Dataset entries
......

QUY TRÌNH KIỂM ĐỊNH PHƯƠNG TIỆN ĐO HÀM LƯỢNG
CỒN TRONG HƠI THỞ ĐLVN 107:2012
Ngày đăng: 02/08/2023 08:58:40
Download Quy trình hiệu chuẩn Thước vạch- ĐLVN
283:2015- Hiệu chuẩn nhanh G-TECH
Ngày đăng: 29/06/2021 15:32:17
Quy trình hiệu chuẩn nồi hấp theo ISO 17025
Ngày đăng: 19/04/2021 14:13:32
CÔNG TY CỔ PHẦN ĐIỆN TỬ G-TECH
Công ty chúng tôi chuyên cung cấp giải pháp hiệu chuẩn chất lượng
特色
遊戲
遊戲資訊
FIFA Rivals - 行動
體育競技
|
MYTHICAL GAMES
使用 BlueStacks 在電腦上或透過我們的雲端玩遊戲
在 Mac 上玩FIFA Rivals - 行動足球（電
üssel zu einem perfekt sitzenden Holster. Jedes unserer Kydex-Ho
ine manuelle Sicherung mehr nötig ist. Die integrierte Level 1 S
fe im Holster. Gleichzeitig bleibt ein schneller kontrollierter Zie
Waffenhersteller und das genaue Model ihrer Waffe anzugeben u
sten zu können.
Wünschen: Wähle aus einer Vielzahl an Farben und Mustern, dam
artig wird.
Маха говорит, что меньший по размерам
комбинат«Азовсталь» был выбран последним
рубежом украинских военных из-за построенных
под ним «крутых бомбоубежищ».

......

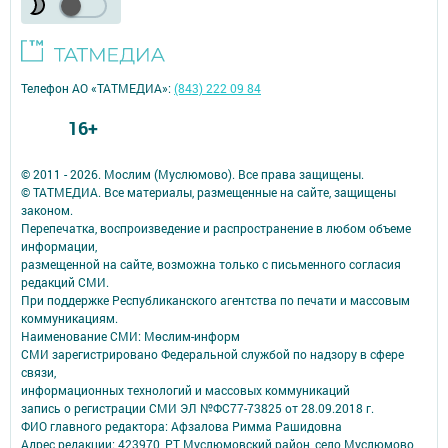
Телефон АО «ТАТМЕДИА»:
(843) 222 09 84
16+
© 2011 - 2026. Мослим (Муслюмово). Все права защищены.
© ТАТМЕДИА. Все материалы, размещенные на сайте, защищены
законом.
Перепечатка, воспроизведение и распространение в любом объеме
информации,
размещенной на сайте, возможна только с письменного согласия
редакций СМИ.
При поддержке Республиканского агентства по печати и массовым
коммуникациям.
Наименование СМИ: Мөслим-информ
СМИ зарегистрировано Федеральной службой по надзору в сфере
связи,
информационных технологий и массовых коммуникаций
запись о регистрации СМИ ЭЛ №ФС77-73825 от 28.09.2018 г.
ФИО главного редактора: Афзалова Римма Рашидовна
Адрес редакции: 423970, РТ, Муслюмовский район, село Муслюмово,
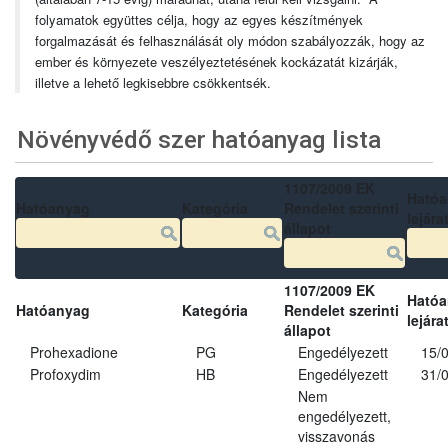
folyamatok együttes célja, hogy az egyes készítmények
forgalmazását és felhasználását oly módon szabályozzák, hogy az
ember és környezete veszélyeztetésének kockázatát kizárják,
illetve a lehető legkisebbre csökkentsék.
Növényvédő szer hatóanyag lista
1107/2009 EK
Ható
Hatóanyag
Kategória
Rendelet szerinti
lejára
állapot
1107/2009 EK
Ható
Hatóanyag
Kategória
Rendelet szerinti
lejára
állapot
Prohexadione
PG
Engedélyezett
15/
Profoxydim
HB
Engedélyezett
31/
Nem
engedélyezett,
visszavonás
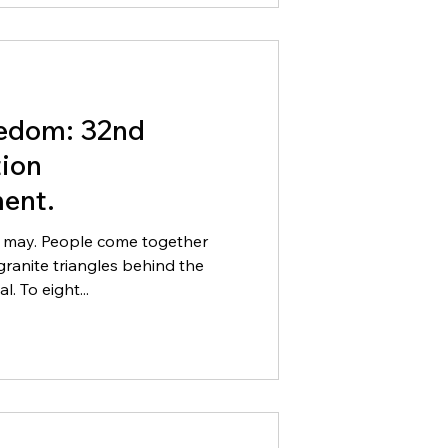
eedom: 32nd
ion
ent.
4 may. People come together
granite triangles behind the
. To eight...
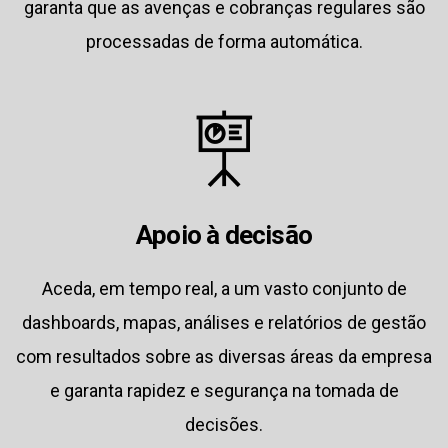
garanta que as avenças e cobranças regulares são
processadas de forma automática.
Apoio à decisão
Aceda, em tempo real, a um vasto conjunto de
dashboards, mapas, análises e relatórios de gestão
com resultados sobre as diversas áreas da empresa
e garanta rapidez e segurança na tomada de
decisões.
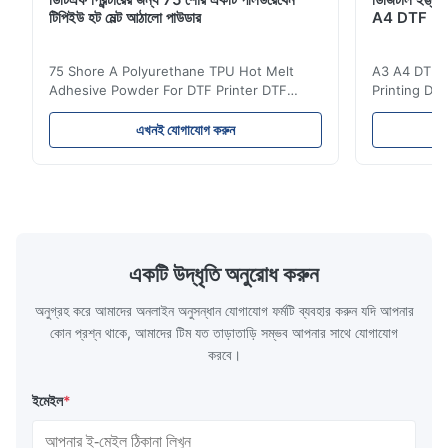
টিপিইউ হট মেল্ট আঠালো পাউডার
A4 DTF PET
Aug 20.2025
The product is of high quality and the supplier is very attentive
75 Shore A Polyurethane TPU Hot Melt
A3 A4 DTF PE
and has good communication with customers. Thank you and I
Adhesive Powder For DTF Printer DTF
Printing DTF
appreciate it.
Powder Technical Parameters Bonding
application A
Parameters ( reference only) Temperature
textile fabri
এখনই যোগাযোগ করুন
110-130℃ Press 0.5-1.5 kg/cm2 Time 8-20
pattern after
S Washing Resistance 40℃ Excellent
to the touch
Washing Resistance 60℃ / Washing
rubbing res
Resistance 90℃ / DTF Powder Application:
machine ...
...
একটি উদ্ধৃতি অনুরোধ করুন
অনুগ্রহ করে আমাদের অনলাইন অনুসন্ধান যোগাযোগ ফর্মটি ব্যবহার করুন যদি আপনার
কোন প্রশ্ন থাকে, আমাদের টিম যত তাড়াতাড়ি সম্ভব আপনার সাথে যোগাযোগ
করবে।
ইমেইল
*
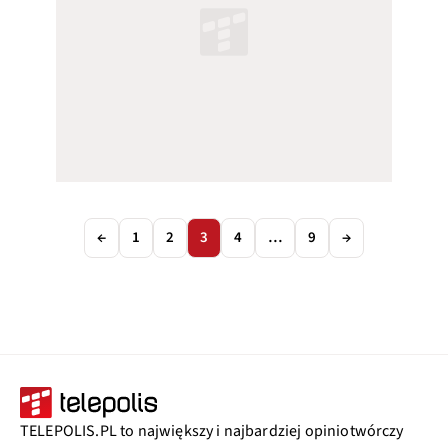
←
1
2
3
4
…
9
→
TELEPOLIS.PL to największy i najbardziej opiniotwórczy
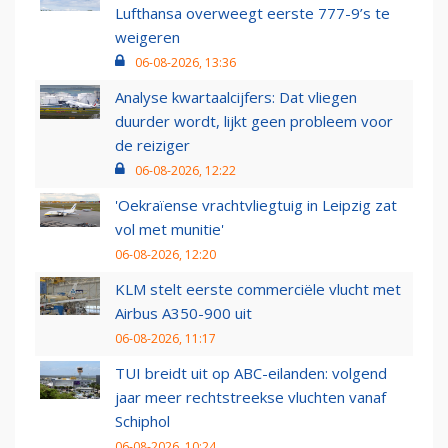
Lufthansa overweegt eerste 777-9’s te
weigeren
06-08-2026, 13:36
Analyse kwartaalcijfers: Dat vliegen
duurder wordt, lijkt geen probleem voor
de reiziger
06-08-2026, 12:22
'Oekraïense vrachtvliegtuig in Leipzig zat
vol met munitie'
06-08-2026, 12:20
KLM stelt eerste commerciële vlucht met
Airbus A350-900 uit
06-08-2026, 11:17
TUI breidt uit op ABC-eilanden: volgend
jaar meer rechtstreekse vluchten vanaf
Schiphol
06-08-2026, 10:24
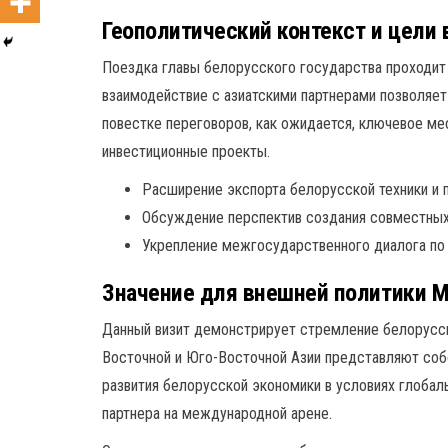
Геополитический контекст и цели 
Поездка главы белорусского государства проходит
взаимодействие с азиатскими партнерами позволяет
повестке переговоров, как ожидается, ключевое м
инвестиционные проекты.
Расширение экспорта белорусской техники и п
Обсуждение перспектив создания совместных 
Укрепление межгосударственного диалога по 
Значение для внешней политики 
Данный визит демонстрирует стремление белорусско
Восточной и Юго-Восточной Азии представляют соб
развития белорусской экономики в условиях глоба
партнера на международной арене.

......

About this exercise –
Find every line in the records that has the word "Powder". Copy those lines.

Task answer –
Adhesive Powder For DTF Printer DTF
Powder Technical Parameters Bonding
Resistance 90℃ / DTF Powder Application:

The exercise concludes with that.